Multiple organ dysfunction, not respiratory failure, is the major cause of death in children with acute lung injury or acute respiratory distress syndrome. This study was undertaken to estimate the predictive value of death of the nonrespiratory Pediatric Logistic Organ Dysfunction-2 in children with acute respiratory failure.
Analysis of the database of the recently published Pediatric Logistic Organ Dysfunction-2.
Nine multidisciplinary, tertiary-care PICU of university-affiliated hospitals in France and Belgium.
All consecutive children (excluding neonates) admitted to these PICUs (June 2006 to October 2007) and having acute respiratory failure.
None.
We prospectively collected data on variables considered for the Pediatric Logistic Organ Dysfunction-2 score during PICU stay up to eight time points: days 1, 2, 5, 8, 12, 16, and 18, plus PICU discharge. For each variable considered in the Pediatric Logistic Organ Dysfunction-2 score, the most abnormal value observed during time points was collected. Outcome was vital status at PICU discharge. We used areas under receiver operating characteristic curve to estimate the discrimination and Hosmer-Lemeshow goodness-of-fit tests to estimate calibration of the Pediatric Logistic Organ Dysfunction-2 and the nonrespiratory Pediatric Logistic Organ Dysfunction-2 scores, with correction for the optimism bias using a bootstrap resampling method. We included 1,572 consecutive patients (median age, 20.6 months; interquartile range, 5.5-80.2; mortality rate, 9.5%). Discrimination of the Pediatric Logistic Organ Dysfunction-2 and the nonrespiratory Pediatric Logistic Organ Dysfunction-2 were excellent (areas under receiver operating characteristic curve = 0.93 and 0.92, respectively) and calibration (chi-square test for goodness-of-fit = 5.8, p = 0.45 and 7.6, p = 0.27, respectively) was good. The four nonrespiratory organ dysfunctions were closely related to the risk of mortality (p< 0.001).

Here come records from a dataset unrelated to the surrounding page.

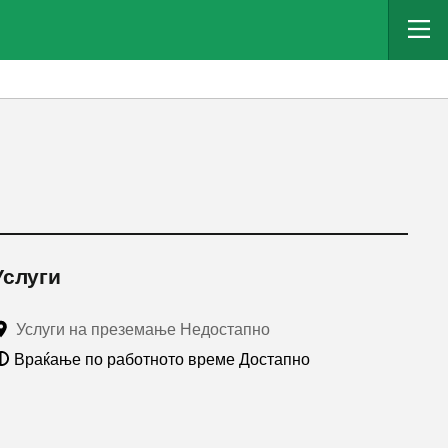
Услуги
Услуги на преземање Недостапно
Враќање по работното време Достапно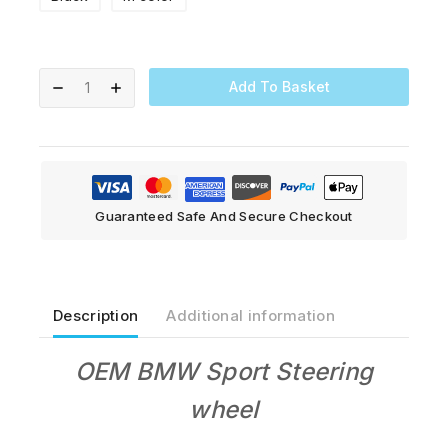
Add To Basket
Guaranteed Safe And Secure Checkout
Description
Additional information
OEM BMW Sport S
teering
wheel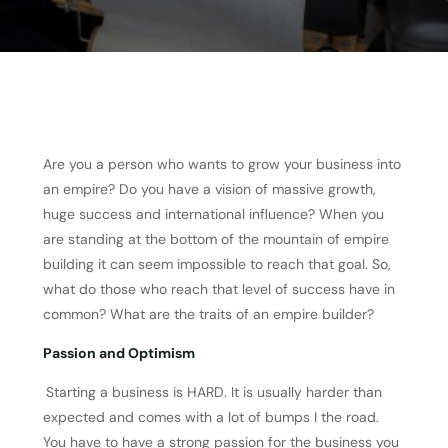
Are you a person who wants to grow your business into
an empire? Do you have a vision of massive growth,
huge success and international influence? When you
are standing at the bottom of the mountain of empire
building it can seem impossible to reach that goal. So,
what do those who reach that level of success have in
common? What are the traits of an empire builder?
Passion and Optimism
Starting a business is HARD. It is usually harder than
expected and comes with a lot of bumps I the road.
You have to have a strong passion for the business you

Our study demonstrates that the nonrespiratory Pediatric Logistic Organ Dysfunction-2 score of the entire PICU stay is highly predictive of death in children with acute respiratory failure of whom 94.3% were invasively ventilated. The nonrespiratory Pediatric Logistic Organ Dysfunction-2 score could represent the nonrespiratory organ failure definition tool whose development was recommended in the international expert recommendations on pediatric acute respiratory distress syndrome.

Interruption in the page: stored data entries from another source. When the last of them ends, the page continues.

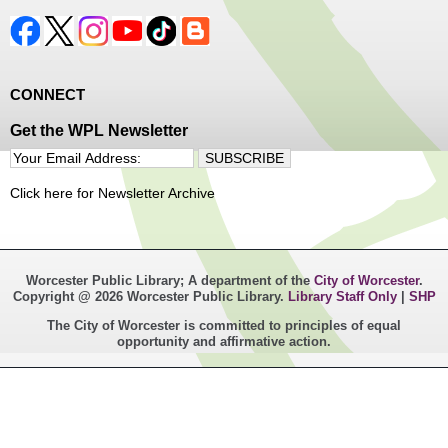
CONNECT
Get the WPL Newsletter
Click here for Newsletter Archive
Worcester Public Library; A department of the
City of Worcester
.
Copyright @ 2026 Worcester Public Library.
Library Staff Only
|
SHP
The City of Worcester is committed to principles of equal
opportunity and affirmative action.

多器官功能障碍而非呼吸衰竭是急性肺损伤或急性呼吸窘迫综合征患儿的主要死亡原因。本研究旨在评估非呼吸性小儿逻辑器官功能障碍评分-2(Pediatric Logistic Organ Dysfunction-2,PELOD-2)对急性呼吸衰竭患儿死亡的预测价值。

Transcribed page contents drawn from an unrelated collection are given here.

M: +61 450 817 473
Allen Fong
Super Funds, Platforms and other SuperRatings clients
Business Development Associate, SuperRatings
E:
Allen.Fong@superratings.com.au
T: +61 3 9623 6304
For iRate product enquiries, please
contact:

对最近发表的小儿逻辑器官功能障碍评分-2数据库进行分析。
法国和比利时9家大学附属医院的多学科三级重症监护病房(PICU)。
所有连续入住这些PICU(2006年6月至2007年10月)且患有急性呼吸衰竭的儿童(不包括新生儿)。
无。
我们前瞻性收集了PICU住院期间长达8个时间点(第1、2、5、8、12、16和18天,外加PICU出院时)用于小儿逻辑器官功能障碍评分-2的变量数据。对于小儿逻辑器官功能障碍评分-2中考虑的每个变量,收集在各时间点观察到的最异常值。结局为PICU出院时的生命状态。我们使用受试者工作特征曲线下面积来评估辨别力,并使用Hosmer-Lemeshow拟合优度检验来评估小儿逻辑器官功能障碍评分-2和非呼吸性小儿逻辑器官功能障碍评分-2的校准情况,采用自助重采样方法校正乐观偏差。我们纳入了1572例连续患者(中位年龄20.6个月;四分位间距5.5 - 80.2;死亡率9.5%)。小儿逻辑器官功能障碍评分-2和非呼吸性小儿逻辑器官功能障碍评分-2的辨别力极佳(受试者工作特征曲线下面积分别为0.93和0.92),校准情况良好(拟合优度的卡方检验分别为5.8,p = 0.45和7.6,p = 0.27)。四种非呼吸器官功能障碍与死亡风险密切相关(p < 0.001)。
我们的研究表明,整个PICU住院期间的非呼吸性小儿逻辑器官功能障碍评分-2对急性呼吸衰竭患儿的死亡具有高度预测性,其中94.3%的患儿接受了有创通气。非呼吸性小儿逻辑器官功能障碍评分-2可代表非呼吸器官衰竭定义工具,国际小儿急性呼吸窘迫综合征专家建议中推荐开发此类工具。